Threat hunting at scale: auditing hundreds of clusters with Falco

Trendyol is a leading e-commerce platform in Turkey, with a fast-growing customer base of over 30 million people and a dedicated team of 4,000+ employees. With an extensive product selection spanning fashion, electronics, home & furniture, food, mother-child, and cosmetics, Trendyol has over 200 million items on its platform and delivers to 27 European countries. The company's impressive growth and broad range of offerings have solidified its position as one of the region's largest and most successful e-commerce platforms.

To ensure a seamless shopping experience for customers, they operate numerous production-grade Kubernetes clusters spread across nine distinct regions. Given the vast size of their infrastructure, it can be difficult to track each component, resource, user, and team promptly.

Background

On an average workday, Trendyol's production environment produces more than 700,000 Kubernetes audit logs per minute. Handling audits efficiently at this scale while minimizing disruption to the cluster's regular operations can pose a challenge.

Moreover, Trendyol required a reliable and scalable indexing and backend storage system that seamlessly integrates with the chosen solution to manage this substantial amount of data.
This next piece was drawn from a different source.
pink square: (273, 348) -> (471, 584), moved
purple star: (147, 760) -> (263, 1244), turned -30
Trendyol aimed to create a system capable of identifying three specific anti-patterns: unauthorized privilege escalation, attempts to access Kubernetes secrets without proper authorization, and interactive access to running containers in their production environment. To enhance the security of their systems, Trendyol devised a monitoring system as their primary defense mechanism. This system implemented threat-hunting techniques to proactively identify potential security vulnerabilities and issues before they could be exploited.

Journey to Falco

To tackle tracking activities in its production environment, Trendyol created a monitoring solution by leveraging two open-source projects: Falco and Fluent Bit. The team successfully developed an audit observability system and implemented alerting mechanisms by utilizing this architecture. These components work together to efficiently identify recurring patterns, enabling improved threat detection and enhanced visibility within the system.

Learn about the Technology

Fluent Bit is an open-source tool that is lightweight and high-speed, serving as a data forwarder. It can collect, process, and forward logs and metrics from diverse sources to different destinations in real time. Unlike other popular open-source tools, Fluent Bit is specifically designed to be more efficient and consume fewer resources. It can be used as a standalone tool or as a lightweight substitute for Fluentd in larger logging infrastructures.
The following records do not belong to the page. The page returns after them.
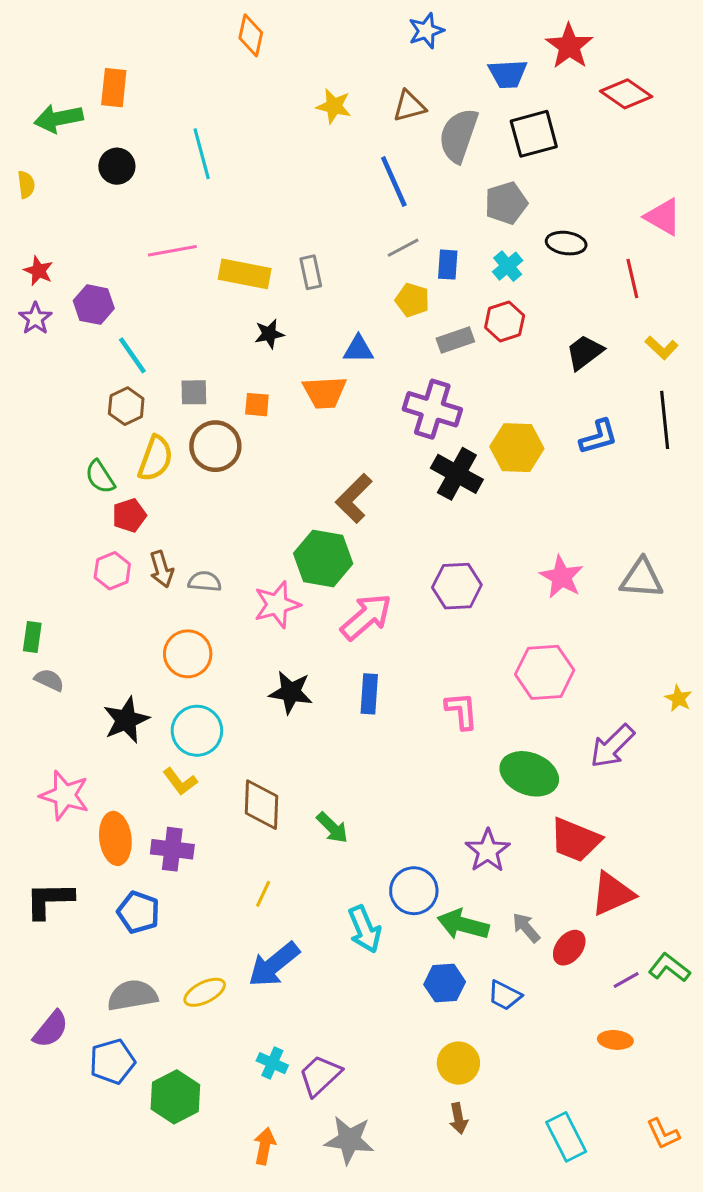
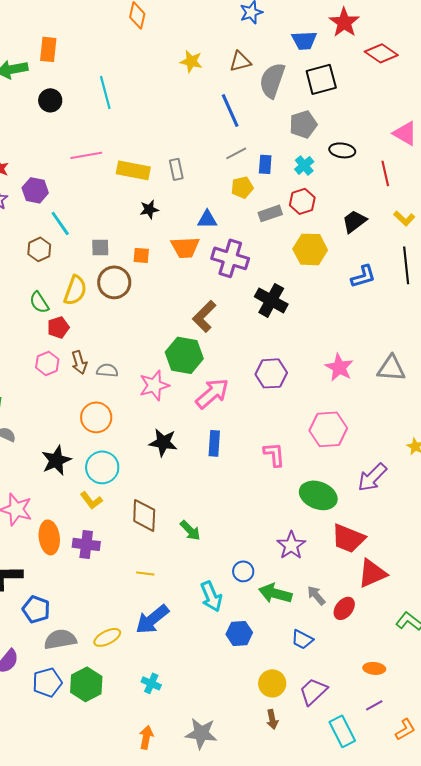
yellow pentagon: (412, 300) -> (242, 187), turned -30
brown hexagon: (126, 406) -> (39, 249), moved
purple cross: (432, 409) -> (230, 258), moved
yellow hexagon: (517, 448) -> (310, 249), moved
blue circle: (414, 891) -> (243, 571), size x0.7
yellow line: (263, 894) -> (145, 573), turned 72
blue pentagon: (138, 912) -> (36, 609), moved
purple line: (626, 980) -> (374, 705), moved
blue hexagon: (445, 983) -> (239, 633), moved
purple trapezoid: (320, 1075) -> (313, 691), moved
green hexagon: (175, 1097) -> (86, 684), moved
orange L-shape: (663, 1134) -> (405, 729), turned -95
Falco is an open-source project focused on cloud-native runtime security. Its primary purpose is to monitor and identify unexpected behavior within cloud, host, and container-based environments, particularly in Kubernetes. By leveraging various event sources, such as Kubernetes audit logs and kernel system calls, Falco can promptly detect and raise alerts for potential security threats. It offers in-depth insights into the nature of these threats, empowering security teams to respond swiftly and efficiently to mitigate risks.

Events related to the Kernel tell us most of what happens above. Leveraging syscalls and kernel events is essential for monitoring the system and detecting potential security threats, as they play a crucial role in providing essential information about the activities and behavior of processes within the system.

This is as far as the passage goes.